DN/HP
@DN_HP
2026年7月2日
穢れなき者へ
マイクル・コリータ,
越前敏弥
読み終わった
本と日記のある過去
「スティーヴン・キングらが激賞!」した小説をわたしも激賞したくなった。めちゃくちゃ良かった。
嫌な気持ちで終わってしまいそうな一日を、少しでも良く、というか納得できるものにするために古本を買う。そんなことをたまにしている。めちゃくちゃ惹かれるものがあればそれに越したことはないけれど、そうではなくともなんとか選び出して一冊は買う。それはもうその本が読みたいというよりは、本を買う、というか消費自体がしたいだけ(消費セラピー)かもしれない。
まあ、それはそれで悪くないとも思っているけれど、やっぱりそれでも嫌な気持ちが拭えずに眠れない夜にそんな本を特に期待もせずに開いてみれば、引き込まれて、感動して、ああ、なんて素晴らしいんだ、と思うこともある。たまにね。そうなればその日は素晴らしい本を買った日になって、納得して、全部OKだったと思えたりもする。この本を読んだ昨夜みたいに。今日は寝不足だけど気分はいいんだ。
🛥️
小説には「主人公」のそれや「あらすじ」に書かれるもの以外にも幾つもの物語が書かれているし、優れた小説はそれをたしかに読むことが出来る。この小説だったら帯にも書かれている三人以外にも、州警察の女性警部補の過去と対決するような物語はとても重要だし、舞台となる島の残された良心ともいえる食料雑貨店の店主の視点と行動も物語れるべきだ。あるいは、島を取り仕切る保安官補はクズ野郎だけれど、彼の思う「正しさ」とそれ故の残忍さにも物語はある。

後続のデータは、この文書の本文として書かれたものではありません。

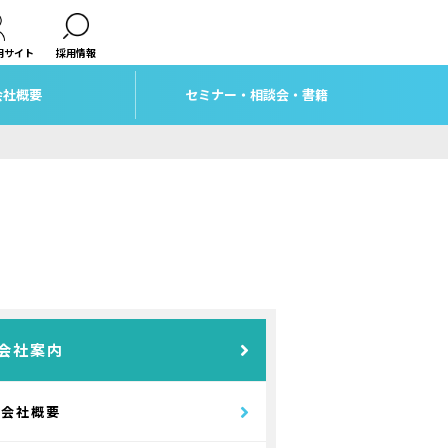
用サイト
採用情報
会社概要
セミナー・相談会・書籍
会社案内
会社概要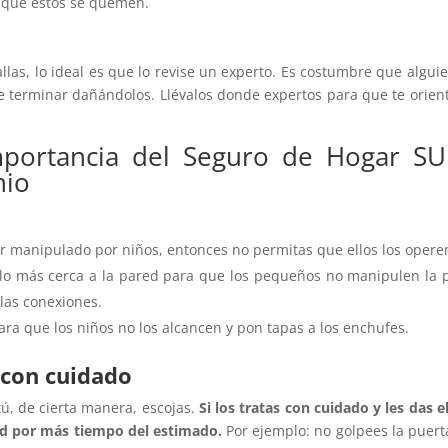
y que estos se quemen.
llas, lo ideal es que lo revise un experto. Es costumbre que algui
e terminar dañándolos. Llévalos donde expertos para que te orien
mportancia del Seguro de Hogar S
nio
r manipulado por niños, entonces no permitas que ellos los opere
r lo más cerca a la pared para que los pequeños no manipulen la 
 las conexiones.
ara que los niños no los alcancen y pon tapas a los enchufes.
 con cuidado
ú, de cierta manera, escojas.
Si los tratas con cuidado y les das e
ad por más tiempo del estimado.
Por ejemplo: no golpees la puert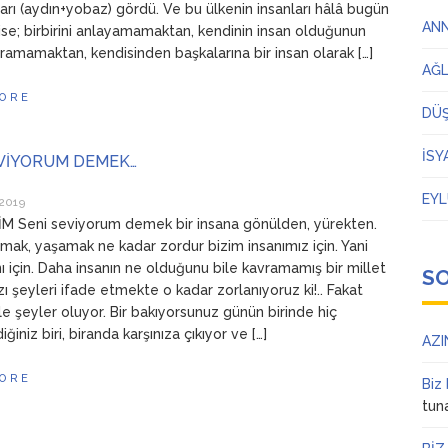
arı (aydın+yobaz) gördü. Ve bu ülkenin insanları hâlâ bugün
AN
ise; birbirini anlayamamaktan, kendinin insan olduğunun
aramamaktan, kendisinden başkalarına bir insan olarak […]
AĞ
ORE
DÜ
İSY
EVİYORUM DEMEK…
EYL
 2019
M Seni seviyorum demek bir insana gönülden, yürekten.
mak, yaşamak ne kadar zordur bizim insanımız için. Yani
nı için. Daha insanın ne olduğunu bile kavramamış bir millet
S
ı şeyleri ifade etmekte o kadar zorlanıyoruz ki!.. Fakat
e şeyler oluyor. Bir bakıyorsunuz günün birinde hiç
iniz biri, biranda karşınıza çıkıyor ve […]
AZI
ORE
Biz
tun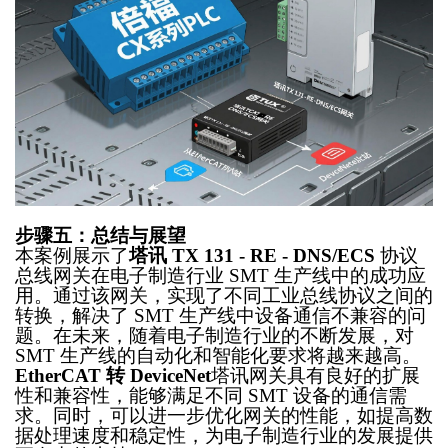
步骤五：总结与展望
本案例展示了
塔讯
TX 131 - RE - DNS/ECS
协议
总线网关在电子制造行业
SMT 生产线中的成功应
用。通过该网关，实现了不同工业总线协议之间的
转换，解决了 SMT 生产线中设备通信不兼容的问
题。在未来，随着电子制造行业的不断发展，对
SMT 生产线的自动化和智能化要求将越来越高。
EtherCAT 转 DeviceNet
塔讯网关具有良好的扩展
性和兼容性，能够满足不同
SMT 设备的通信需
求。同时，可以进一步优化网关的性能，如提高数
据处理速度和稳定性，为电子制造行业的发展提供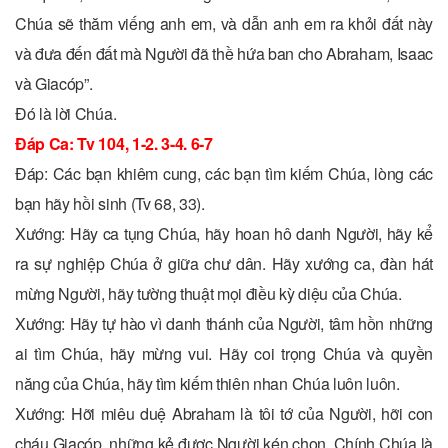
Chúa sẽ thăm viếng anh em, và dẫn anh em ra khỏi đất này
và đưa đến đất mà Người đã thề hứa ban cho Abraham, Isaac
và Giacóp”.
Ðó là lời Chúa.
Ðáp Ca: Tv 104, 1-2. 3-4. 6-7
Ðáp: Các bạn khiêm cung, các bạn tìm kiếm Chúa, lòng các
bạn hãy hồi sinh (Tv 68, 33).
Xướng: Hãy ca tụng Chúa, hãy hoan hô danh Người, hãy kể
ra sự nghiệp Chúa ở giữa chư dân. Hãy xướng ca, đàn hát
mừng Người, hãy tường thuật mọi điều kỳ diệu của Chúa.
Xướng: Hãy tự hào vì danh thánh của Người, tâm hồn những
ai tìm Chúa, hãy mừng vui. Hãy coi trọng Chúa và quyền
năng của Chúa, hãy tìm kiếm thiên nhan Chúa luôn luôn.
Xướng: Hỡi miêu duệ Abraham là tôi tớ của Người, hỡi con
cháu Giacóp, những kẻ được Người kén chọn. Chính Chúa là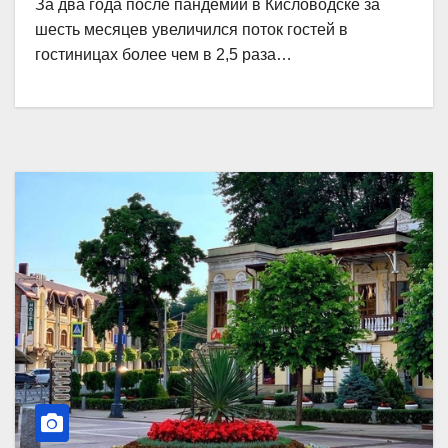
За два года после пандемии в Кисловодске за
шесть месяцев увеличился поток гостей в
гостиницах более чем в 2,5 раза…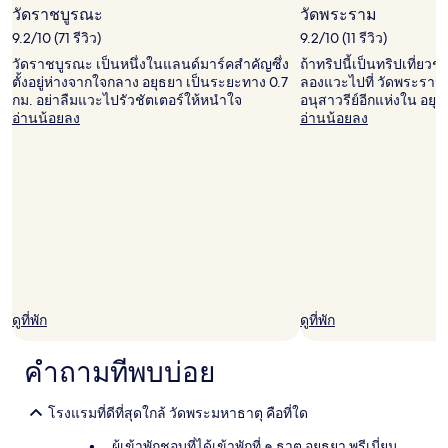
วัดราชบูรณะ
วัดพระราม
9.2/10 (71 รีวิว)
9.2/10 (11 รีวิว)
วัดราชบูรณะ เป็นหนึ่งในแลนด์มาร์คสำคัญซึ่ง
ถ้าทริปนี้เป็นทริปเที่
ตั้งอยู่ห่างจากใจกลาง อยุธยา เป็นระยะทาง 0.7
ลองแวะไปที่ วัดพระราม ซ
กม. อย่าลืมแวะไปรัวชัตเตอร์ให้หนำใจ
อนุสาวรีย์อีกแห่งใน อยุ
อ่านน้อยลง
อ่านน้อยลง
ดูที่พัก
ดูที่พัก
คำถามที่พบบ่อย
โรงแรมที่ดีที่สุดใกล้ วัดพระมหาธาตุ คือที่ใด
ผู้เข้าพักชอบที่ได้เข้าพักที่
๑ ธาตุ อยุธยา พรีเมี่ยม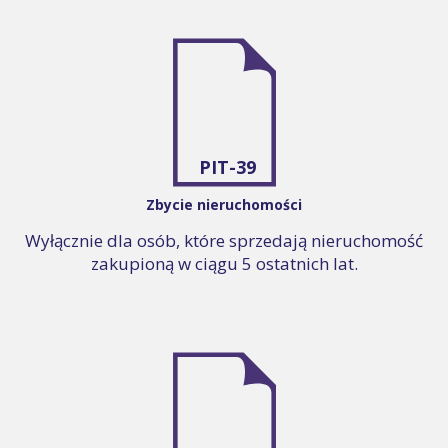
PIT-39
Zbycie nieruchomości
Wyłącznie dla osób, które sprzedają nieruchomość
zakupioną w ciągu 5 ostatnich lat.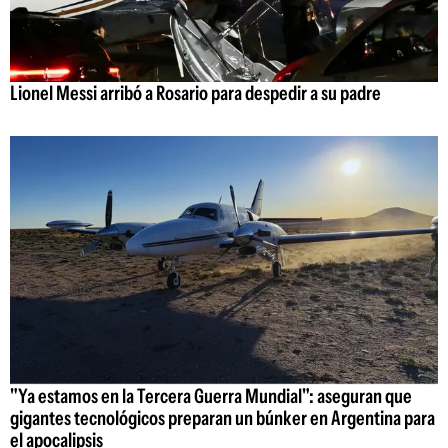
Lionel Messi arribó a Rosario para despedir a su padre
"Ya estamos en la Tercera Guerra Mundial": aseguran que
gigantes tecnológicos preparan un búnker en Argentina para
el apocalipsis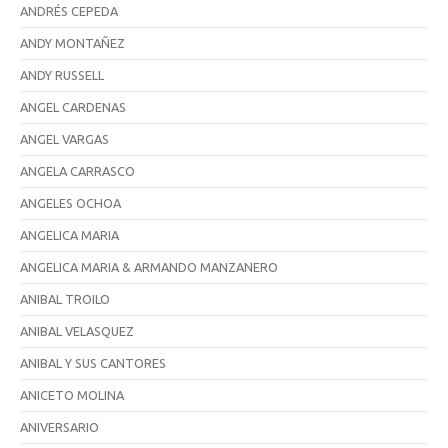
ANDRÉS CEPEDA
ANDY MONTAÑEZ
ANDY RUSSELL
ANGEL CARDENAS
ANGEL VARGAS
ANGELA CARRASCO
ANGELES OCHOA
ANGELICA MARIA
ANGELICA MARIA & ARMANDO MANZANERO
ANIBAL TROILO
ANIBAL VELASQUEZ
ANIBAL Y SUS CANTORES
ANICETO MOLINA
ANIVERSARIO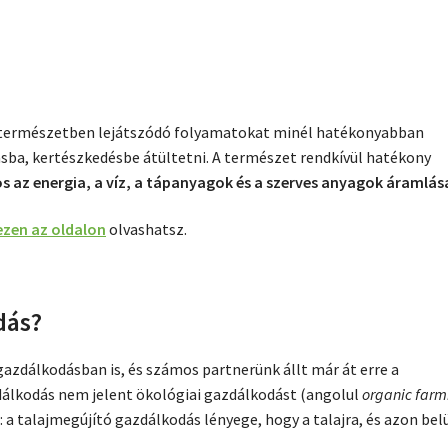
a természetben lejátszódó folyamatokat minél hatékonyabban
sba, kertészkedésbe átültetni. A természet rendkívül hatékony
 az energia, a víz, a tápanyagok és a szerves anyagok áramlás
ezen az oldalon
olvashatsz.
dás?
azdálkodásban is, és számos partnerünk állt már át erre a
dálkodás nem jelent ökológiai gazdálkodást (angolul
organic farm
i: a talajmegújító gazdálkodás lényege, hogy a talajra, és azon belü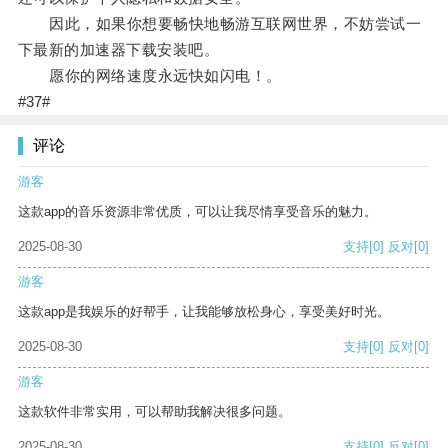
因此，如果你想要畅快地畅游互联网世界，不妨尝试一
下最新的加速器下载安装吧。
愿你的网络速度永远快如闪电！。
#37#
评论
游客
这款app的音乐资源非常优质，可以让我尽情享受音乐的魅力。
2025-08-30
支持
[0]
反对
[0]
游客
这款app是我娱乐的好帮手，让我能够放松身心，享受美好时光。
2025-08-30
支持
[0]
反对
[0]
游客
这款软件非常实用，可以帮助我解决很多问题。
2025-08-30
支持
[0]
反对
[0]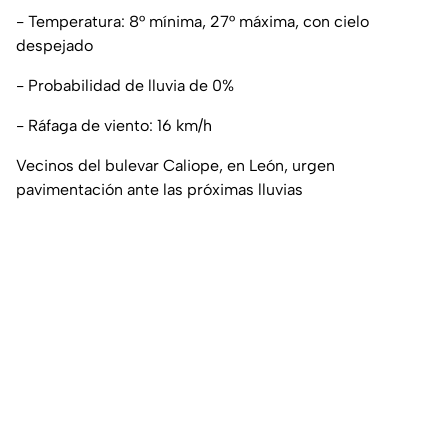
- Temperatura: 8° mínima, 27° máxima, con cielo
despejado
- Probabilidad de lluvia de 0%
- Ráfaga de viento: 16 km/h
Vecinos del bulevar Caliope, en León, urgen
pavimentación ante las próximas lluvias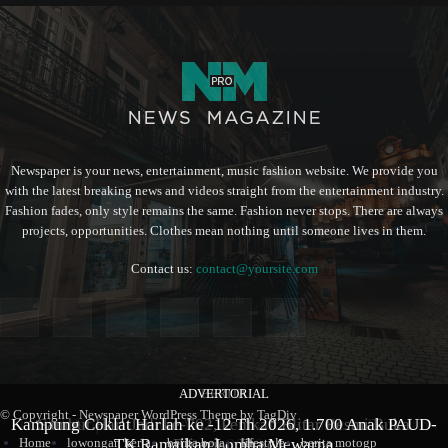
Newspaper is your news, entertainment, music fashion website. We provide you
with the latest breaking news and videos straight from the entertainment industry.
Fashion fades, only style remains the same. Fashion never stops. There are always
projects, opportunities. Clothes mean nothing until someone lives in them.
Contact us:
contact@yoursite.com
ADVERTORIAL
BERITA
BERITA
© Copyright - Newspaper WordPress Theme by TagDiv
Kampung Coklat Harlah ke -12 Th 2026, 1.700 Anak PAUD-
Produk Kopi Premium Asal Wonodadi Ramaikan Blitarian
Sambut Hari Jadi ke-702, Pemkab Blitar Resmi Buka
TK Ramaikan Lomba Mewarna
Blitarian Expo
Expo 2026
Home
lowongan kerja
berita bola
lifestyle
berita motogp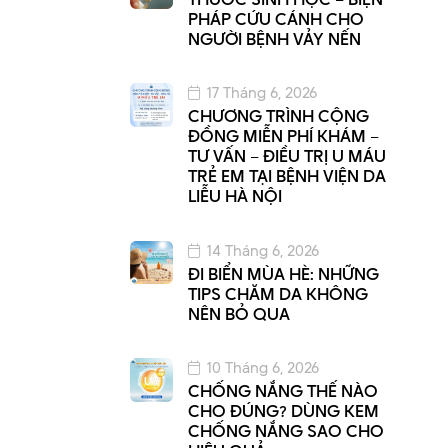
PHÁP CỨU CÁNH CHO
NGƯỜI BỆNH VẢY NẾN
17 Tháng 6, 2026
CHƯƠNG TRÌNH CỘNG
ĐỒNG MIỄN PHÍ KHÁM –
TƯ VẤN – ĐIỀU TRỊ U MÁU
TRẺ EM TẠI BỆNH VIỆN DA
LIỄU HÀ NỘI
14 Tháng 6, 2026
ĐI BIỂN MÙA HÈ: NHỮNG
TIPS CHĂM DA KHÔNG
NÊN BỎ QUA
10 Tháng 6, 2026
CHỐNG NẮNG THẾ NÀO
CHO ĐÚNG? DÙNG KEM
CHỐNG NẮNG SAO CHO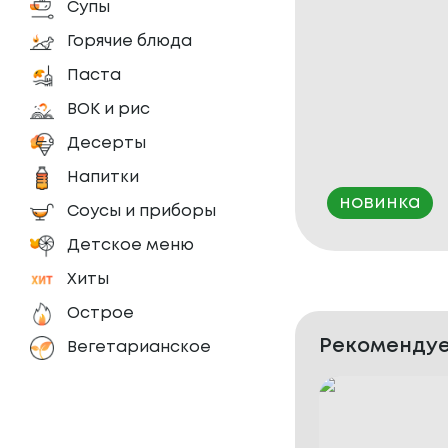
Супы
Горячие блюда
Паста
ВОК и рис
Десерты
Напитки
новинка
Соусы и приборы
Детское меню
Хиты
Острое
Рекомендуе
Вегетарианское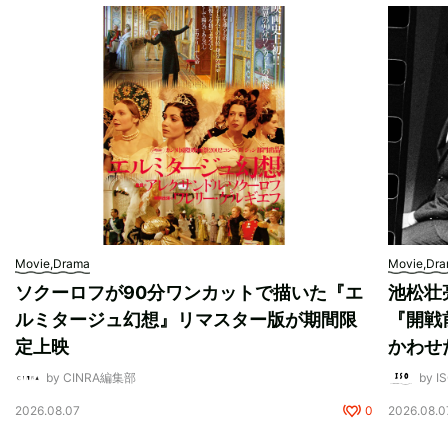
Movie,Drama
Movie,Dr
ソクーロフが90分ワンカットで描いた『エ
池松壮
ルミタージュ幻想』リマスター版が期間限
『開戦
定上映
かわせ
by CINRA編集部
by I
2026.08.07
0
2026.08.0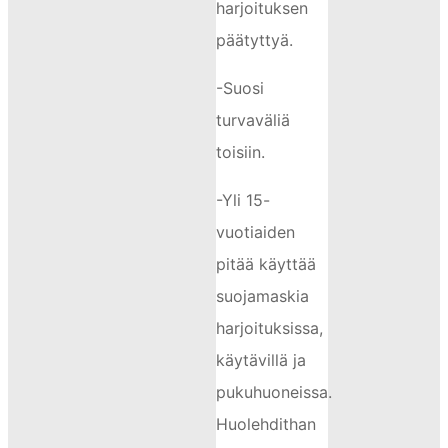
harjoituksen
päätyttyä.
-Suosi
turvaväliä
toisiin.
-Yli 15-
vuotiaiden
pitää käyttää
suojamaskia
harjoituksissa,
käytävillä ja
pukuhuoneissa.
Huolehdithan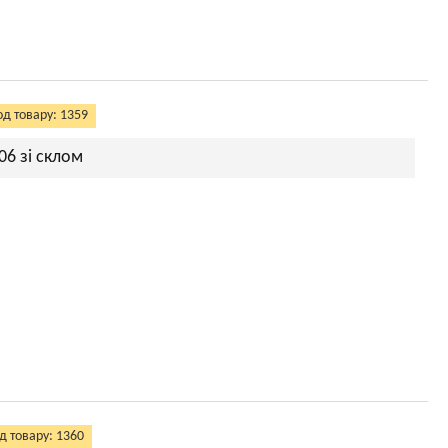
од товару: 1359
06 зі склом
д товару: 1360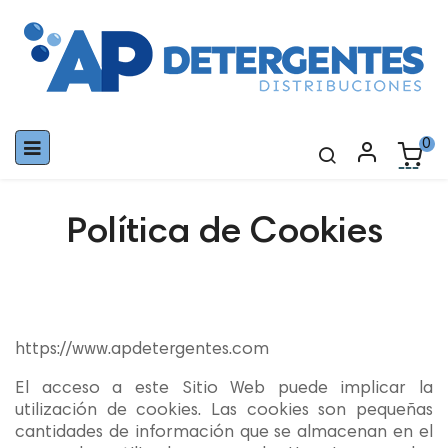
Navegación
0
☰
de
palanca
Política de Cookies
https://www.apdetergentes.com
El acceso a este Sitio Web puede implicar la
utilización de cookies. Las cookies son pequeñas
cantidades de información que se almacenan en el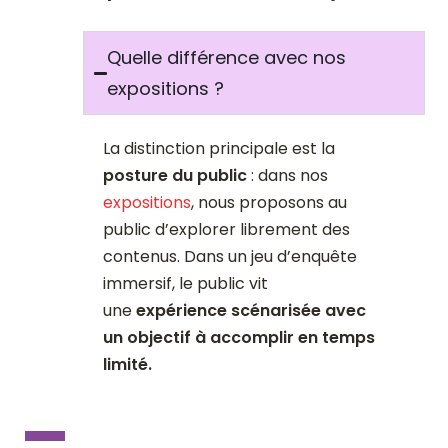
Quelle différence avec nos
expositions ?
La distinction principale est la
posture du public
: dans nos
expositions
, nous proposons au
public d’explorer librement des
contenus. Dans un jeu d’enquête
immersif, le public vit
une
expérience scénarisée avec
un objectif à accomplir en temps
limité.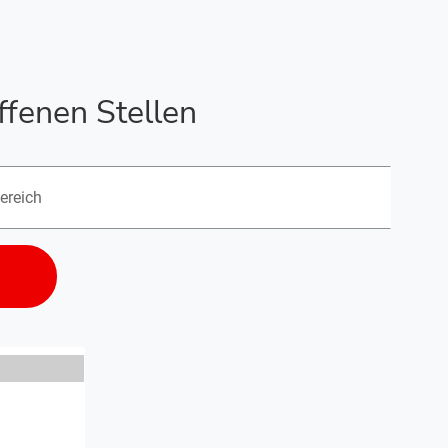
ffenen Stellen
onen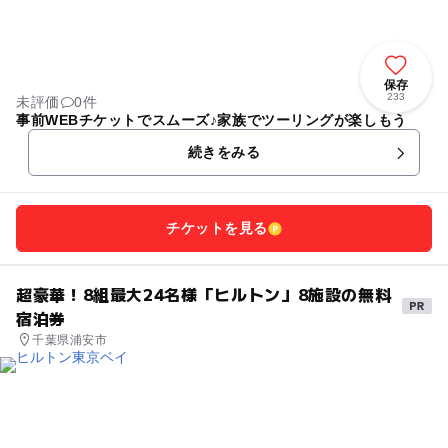
保存
233
未評価
0件
事前WEBチケットでスムーズ♪家族でツーリングが楽しもう
続きをみる
チケットを見る
超豪華！8組最大24名様「ヒルトン」8施設の無料
宿泊券
千葉県浦安市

そんな彼女、彼らの誰もが見つめる先、衰退していく島には憎しみや腐敗、堕落、暴かれるべき邪悪さがある。その島自体の物語も語られるべきだ。それは「ひどいのは過去なのか、それとも未来なのか。どっちでも好きな絶望を選べという」ような物語だ。それでも男は「いまの美」をそして「希望」を見逃さず、見出してそれを信じ絶望に抗おうとする。「人間は堕落しやすい魂を持ってこの世に生まれ落ちる。大事なのはそれに抗うかどうか、どれほど長く懸命に抗えるかだ。」というわけだ。
懸命に抗い続けた末に男は、彼もまた懸命に抗い続けた少年の姿を目にする。「悪いことばかりが可能ではないはずだ。ああいうことが起こったのなら、少年が飛べない理由もないはずだろう?」。石場から船へ、あるいは自ら選択した未来へ跳ぶ少年の姿に、男は、それにわたしも、美しさとその島のみならず世界の可能性と希望を読み取るのだ。少年の跳ぶ姿を見届けた男の、警部補へ向けた「最高だったよな」という問いに答えることが出来るのなら、「ああ、最高だったよ、少年もそれにこの小説も」と答えてみたい。それくらい没入して感動もしていた。少し元気にもなっていた。
そんな素晴らしい小説を読み終わってこんな文章を書いている今日も、やっぱり引き続き全部OKだったし、「最高だったよな」と思っているのだった。